A central theme of the Australian Garden is the story of water and its passage through the Australian landscape. Figuratively, the design of the Australian Garden follows the journey of water from the dry inland deserts to the densely populated coast. The Show Garden reflects this story with a range of features including red sand lunettes, a water feature, and much more.
The Australian Garden at Cranbourne takes us on a journey via a Rockpool Waterway, eucalypt forests, and ultimately to display gardens where visitors can discover how to use water in their own home gardens.
Featuring 100,000 plants representing over 1,000 species (including rare and ancient varieties), the Australian Garden presents Australia’s unique flora in spectacular landscapes that explore their influence on Indigenous and European cultures.
As well as being a magnificent horticultural display, the Australian Garden educates visitors about the environment and its management and demonstrates sustainable practices for home gardeners.
Major features of the garden include:
- the Red Sand Garden’s crescent-shaped sand dunes, reminiscent of the central arid lands of Australia,
- the swirling Rockpool Waterway, with its 100-metre stream ebbing and flowing like an inland river,
- major landscape sculptures – the massive 90-metre Escarpment Wall by Greg Clark (possibly Australia’s largest sculpture), and the Ephemeral Lake’s crusted ceramic plates created by Mark Stoner and Edwina Kearney
- five large Exhibition Gardens to inspire gardeners how they can use Australian plants at home.
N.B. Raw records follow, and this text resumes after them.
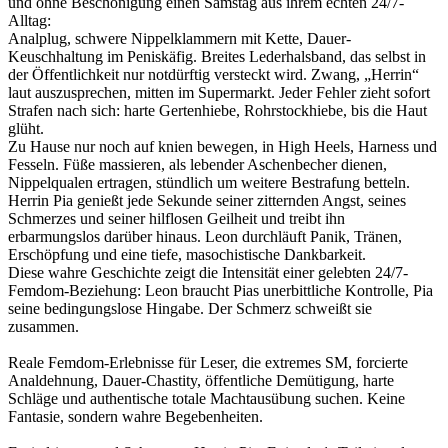
und ohne Beschönigung einen Samstag aus ihrem echten 24/7-
Alltag:
Analplug, schwere Nippelklammern mit Kette, Dauer-
Keuschhaltung im Peniskäfig. Breites Lederhalsband, das selbst in
der Öffentlichkeit nur notdürftig versteckt wird. Zwang, „Herrin“
laut auszusprechen, mitten im Supermarkt. Jeder Fehler zieht sofort
Strafen nach sich: harte Gertenhiebe, Rohrstockhiebe, bis die Haut
glüht.
Zu Hause nur noch auf knien bewegen, in High Heels, Harness und
Fesseln. Füße massieren, als lebender Aschenbecher dienen,
Nippelqualen ertragen, stündlich um weitere Bestrafung betteln.
Herrin Pia genießt jede Sekunde seiner zitternden Angst, seines
Schmerzes und seiner hilflosen Geilheit und treibt ihn
erbarmungslos darüber hinaus. Leon durchläuft Panik, Tränen,
Erschöpfung und eine tiefe, masochistische Dankbarkeit.
Diese wahre Geschichte zeigt die Intensität einer gelebten 24/7-
Femdom-Beziehung: Leon braucht Pias unerbittliche Kontrolle, Pia
seine bedingungslose Hingabe. Der Schmerz schweißt sie
zusammen.
Reale Femdom-Erlebnisse für Leser, die extremes SM, forcierte
Analdehnung, Dauer-Chastity, öffentliche Demütigung, harte
Schläge und authentische totale Machtausübung suchen. Keine
Fantasie, sondern wahre Begebenheiten.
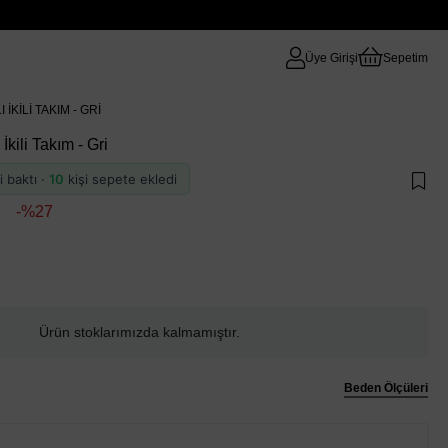
Üye Girişi
Sepetim
KILI TAKIM - GRI
kili Takım - Gri
i baktı ·
10
kişi sepete ekledi
27
Ürün stoklarımızda kalmamıştır.
Beden Ölçüleri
The garden has already received 17 international, national and regional awards for landscape design, tourism and sustainability, including ‘Best new tourism development in Australia’ in the 2006 Qantas Australian Tourism Awards.
The second stage of the Australian Garden – approximately nine hectares – is scheduled for completion in late 2011, following the unveiling of the Show Garden at the Chelsea Flower Show in May 2011.
The Australian Garden – including both stages one and two – is a $45 million project which has received generous assistance from the Victorian Government, The Ian Potter and Colonial Foundations and many philanthropic, individual and community supporters.